Considerations like these arose in the recent XPT superforecaster elicitation. For examples of considerations that we would place under this umbrella, we would include these from XPT:
“Given the extreme uncertainty in the field and lack of real experts, we should put less weight on those who argue for AGI happening sooner.” (XPT superforecaster team 342)
“Maybe most of the updates during the tournament were instances of the blind leading the blind.” (Peter McCluskey, XPT superforecaster)
Accuracy of transformative technology prediction
This considers the historical base rate of similar technologies being transformative and notes that predictions often overestimate impact. It is important to consider the historical base rate of a technology being economically or socially transformative.
This is due to a number of factors such as under/overoptimism, a lack of understanding of the technology or its limitations, or a failure to consider the societal and economic factors that can limit its adoption.
By taking into account the historical base rate of similar technologies, we can gain a more accurate perspective on the potential impact of AI. We see similar arguments made by superforecasters, such as these from XPT:
“The history of AI is littered with periods of rapid progress followed by plateaus and backtracking. I expect history will repeat itself in this decade.” (XPT superforecaster team 339)
“The prediction track record of AI experts and enthusiasts have erred on the side of extreme optimism and should be taken with a grain of salt, as should all expert forecasts.” (XPT superforecaster team 340)
“Many superforecasters suspected that recent progress in AI was the same kind of hype that led to prior disappointments with AI...” (Peter McCluskey, XPT superforecaster)
“AGI predictions have been made for decades with limited accuracy. I don’t expect the pattern to change soon.” (XPT superforecaster team 337)
In this article we have led you through an example application of a model-based approach applied to estimating the existential risks from future AI. Model-based approaches have many advantages for improving our understanding of the risks, estimating the value of mitigation policies, and fostering communication between advocates on different sides of AI risk arguments.
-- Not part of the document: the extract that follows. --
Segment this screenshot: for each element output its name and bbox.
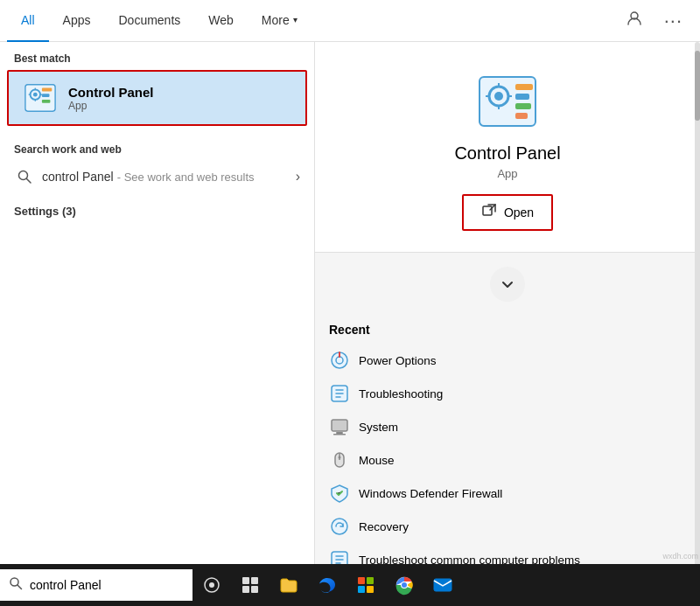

During our research we identified many challenges for model-based approaches that are unique to or accentuated in the AI existential risk domain compared to most other decision areas.
We focused on incorporating elements of all of these challenges, in simple ways, into our model as a way of creating a starting point. The model is certainly not a definitive model of AI x-risk, but we instead hope it might serve as an inspirational starting point for others in the AI safety community to pursue model-based approaches. We’ve posted our model online in open-source tradition to encourage you to learn from it, borrow from it, and improve on it.